At least one of $a, b, c$ must be positive. Assume $a > 0$. Then we have $a^2 + ab + ac = a(a + b + c) = a$, so the inequality to be proved is equivalent to
$$bc + a - a^2 < \frac{1}{2}\sqrt{abc} + \frac{1}{4},$$
which can be rewritten as $f(\sqrt{bc}) < 0$, where
$$f(x) = x^2 - \frac{1}{2}\sqrt{a}x - a^2 + a - \frac{1}{4}.$$
Now $b$ and $c$ are subject only to the conditions $b + c = 1 - a$ and $bc > 0$. Thus $\sqrt{bc}$ varies in the interval $(0,\frac{1}{2}|1-a|]$.

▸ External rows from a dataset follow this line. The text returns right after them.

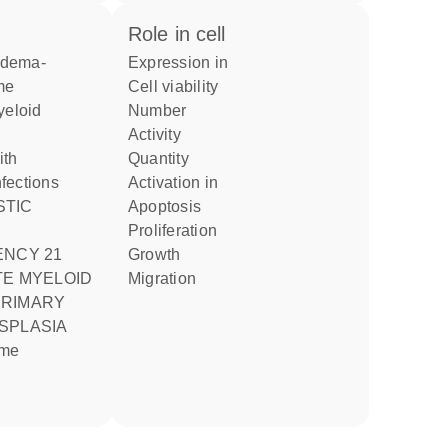
role in cell
expression in
me
cell viability
number
activity
quantity
nfections
activation in
apoptosis
proliferation
ENCY 21
growth
TE MYELOID
migration
SPLASIA
ome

Since $f(x)$ is a quadratic polynomial with positive leading coefficient, to check the inequality, it's enough to check it at its endpoints, namely, $f(0) \leq 0$ and $f(\frac{1}{2}|1-a|) < 0$. But $f(0) = -(a-\frac{1}{2})^2$, so the first of these inequalities is clear. Therefore, we need only prove that for all $a > 0$, we have
$$\frac{1}{4}(a-1)^2 -\frac{1}{4}\sqrt{a}|1-a| -a^2 +a - \frac{1}{4} < 0,$$
which we can rewrite as
$$-\frac{3}{4}a^2 +\frac{1}{2}a - \frac{1}{4}\sqrt{a}|1-a| < 0.$$
As the sum of the first two terms is already negative for $a \geq 1$, we need only consider the case $0 < a < 1$. Dividing by $t = \frac{1}{4}\sqrt{a}$, the inequality becomes
$$-3t^3 + t^2 + 2t - 1 < 0,$$
which must be proved for all $t \in (0,1)$ in order to conclude the proof.
This is straightforward to do with calculus.